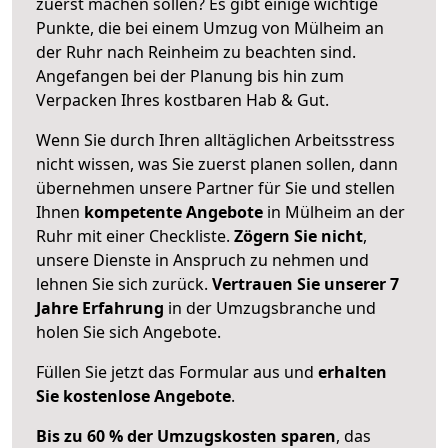
zuerst machen sollen? Es gibt einige wichtige
Punkte, die bei einem Umzug von Mülheim an
der Ruhr nach Reinheim zu beachten sind.
Angefangen bei der Planung bis hin zum
Verpacken Ihres kostbaren Hab & Gut.
Wenn Sie durch Ihren alltäglichen Arbeitsstress
nicht wissen, was Sie zuerst planen sollen, dann
übernehmen unsere Partner für Sie und stellen
Ihnen
kompetente Angebote
in Mülheim an der
Ruhr mit einer Checkliste.
Zögern Sie nicht
,
unsere Dienste in Anspruch zu nehmen und
lehnen Sie sich zurück.
Vertrauen Sie unserer 7
Jahre Erfahrung
in der Umzugsbranche und
holen Sie sich Angebote.
Füllen Sie jetzt das Formular aus und
erhalten
Sie kostenlose Angebote
.
Bis zu 60 % der Umzugskosten sparen
, das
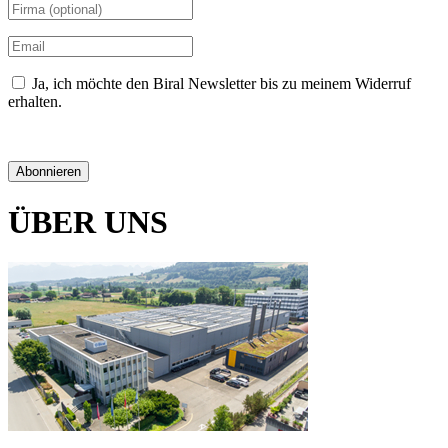
Ja, ich möchte den Biral Newsletter bis zu meinem Widerruf
erhalten.
Datenschutzerklärung
Abonnieren
ÜBER UNS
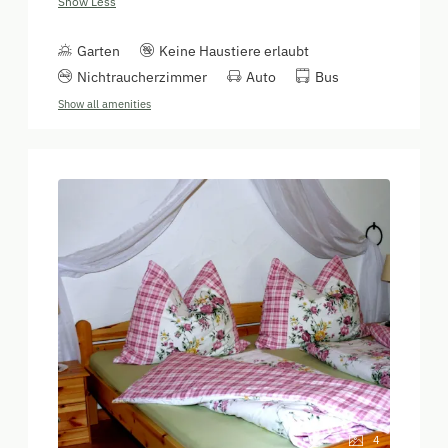
Show Less
Garten
Keine Haustiere erlaubt
Nichtraucherzimmer
Auto
Bus
Show all amenities
4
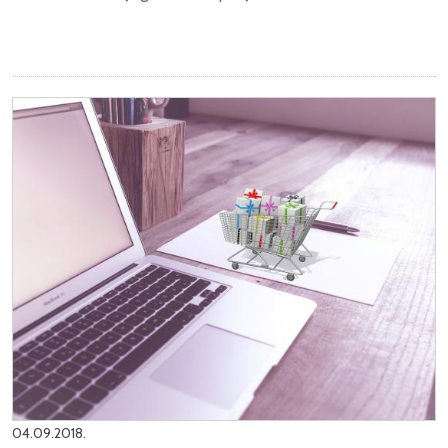
04.09.2018.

_PROBLEM_
Drop the pictures; repeat the listing above exactly.

_REPLY_
zuerst machen sollen? Es gibt einige wichtige
Punkte, die bei einem Umzug von Mülheim an
der Ruhr nach Reinheim zu beachten sind.
Angefangen bei der Planung bis hin zum
Verpacken Ihres kostbaren Hab & Gut.
Wenn Sie durch Ihren alltäglichen Arbeitsstress
nicht wissen, was Sie zuerst planen sollen, dann
übernehmen unsere Partner für Sie und stellen
Ihnen
kompetente Angebote
in Mülheim an der
Ruhr mit einer Checkliste.
Zögern Sie nicht
,
unsere Dienste in Anspruch zu nehmen und
lehnen Sie sich zurück.
Vertrauen Sie unserer 7
Jahre Erfahrung
in der Umzugsbranche und
holen Sie sich Angebote.
Füllen Sie jetzt das Formular aus und
erhalten
Sie kostenlose Angebote
.
Bis zu 60 % der Umzugskosten sparen
, das
Ja, ich möchte den Biral Newsletter bis zu meinem Widerruf
erhalten.
Datenschutzerklärung
Abonnieren
ÜBER UNS
Show Less
Garten
Keine Haustiere erlaubt
Nichtraucherzimmer
Auto
Bus
Show all amenities
4
04.09.2018.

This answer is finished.